━━━ Extracted records ━━━
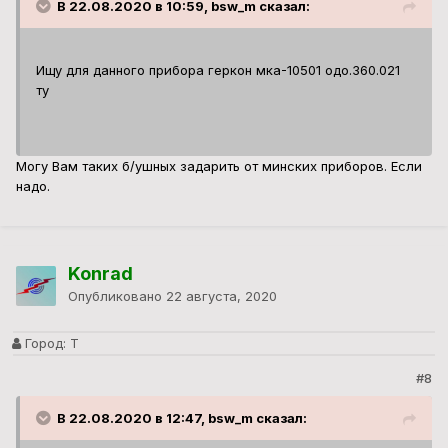
В 22.08.2020 в 10:59, bsw_m сказал:
Ищу
для данного прибора геркон
мка-10501 одо.360.021
ту
Могу Вам таких б/ушных задарить от минских приборов. Если
надо.
Konrad
Опубликовано
22 августа, 2020
Город:
Т
#8
В 22.08.2020 в 12:47, bsw_m сказал:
━━━
## Try it
The result should be a precise copy of all the entries, free of pictures.

## Exercise solution
В 22.08.2020 в 10:59, bsw_m сказал:
Ищу
для данного прибора геркон
мка-10501 одо.360.021
ту
Могу Вам таких б/ушных задарить от минских приборов. Если
надо.
Konrad
Опубликовано
22 августа, 2020
Город:
Т
#8
В 22.08.2020 в 12:47, bsw_m сказал:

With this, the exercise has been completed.